Saturday, 29 October 2022

"Our car was broken into last night"

Middle Cat informed me. 

I was not surprised and neither was Middle Cat or her husband. They had in fact been leaving the car unlocked expecting it to happen. As they never leave anything of value in the car and it is impossible to start without the requisite object it was actually safer to do this. The car does not get damaged.

Middle Cat heard the noise about 1am. Her husband went to investigate but did not manage to get a glimpse of the offenders. He would not have approached them but any description might have helped the police working on the problem. 

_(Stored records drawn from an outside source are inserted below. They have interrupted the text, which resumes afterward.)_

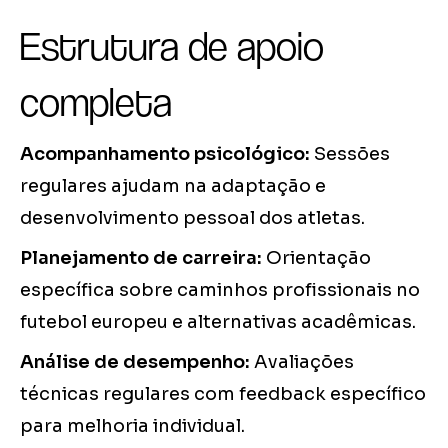
Estrutura de apoio
completa
Acompanhamento psicológico:
Sessões
regulares ajudam na adaptação e
desenvolvimento pessoal dos atletas.
Planejamento de carreira:
Orientação
específica sobre caminhos profissionais no
futebol europeu e alternativas acadêmicas.
Análise de desempenho:
Avaliações
técnicas regulares com feedback específico
para melhoria individual.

Yes, there has been a big spike in break-ins recently. Not so long ago three young offenders were caught in a neighbouring suburb - but not before they stabbed a mother and her young son. Two of those offenders were already out on bail - at the tender ages of thirteen and fourteen. The third was only twelve. They were out and about at four in the morning.  

Two of them are back in custody so the police know there are more offenders out there doing the same thing. No doubt that peculiar and highly successful communication network between offenders has been working many hours of overtime. 

After Middle Cat told me this one of the local dog walkers told me the same thing had happened to him earlier in the week. He was not quite so fortunate. The car lock will need to be replaced and a golf club from the back seat was taken. "I hope the little b.... doesn't use it as a weapon," he told me furiously, "And where in the hell are the parents?"

I hope the offenders don't use the golf club that way either. I too wonder about the parenting. Is it really that easy to sneak out without a parent knowing? I suppose it must be but none of us could have done that. The probable consequences would have been enough to stop us anyway.

"Twocking" is the act of taking a car belonging to someone else and driving it away without their consent. It used to be a rite of passage among the criminal class.  It still is. 

I worked in a school where a boy in another class had to appear in court because he was with three other lads who did just that. He was just twelve at the time and it was considered unusual and a very serious offence. His class mates treated him with contempt.

I wonder now how they would react. Children, particularly male children, seem to be able to "drive" at earlier and earlier ages. These are not rural children who learn to drive on the farm and are expected to help once they can. Those children do not leave the farm premises and they are breaking no laws provided they stay there. These are city children who should never have been behind the wheel of a car at all and yet they seem able to "twock" and break the speed limit from the time they can barely see over the wheel. One recently caught young offender was barely eight years of age. A few weeks earlier and the police could have done nothing at all apart from take him home and issue a few stern words. 

The dog walker is opposed to raising the age of criminal responsibility. As juvenile records are closed I am inclined to agree. Age is not the issue here, the offending is - and how we deal with that offending. Cars are potentially lethal weapons. Those using them can kill.  The young twockers cannot be allowed to simply get a telling off.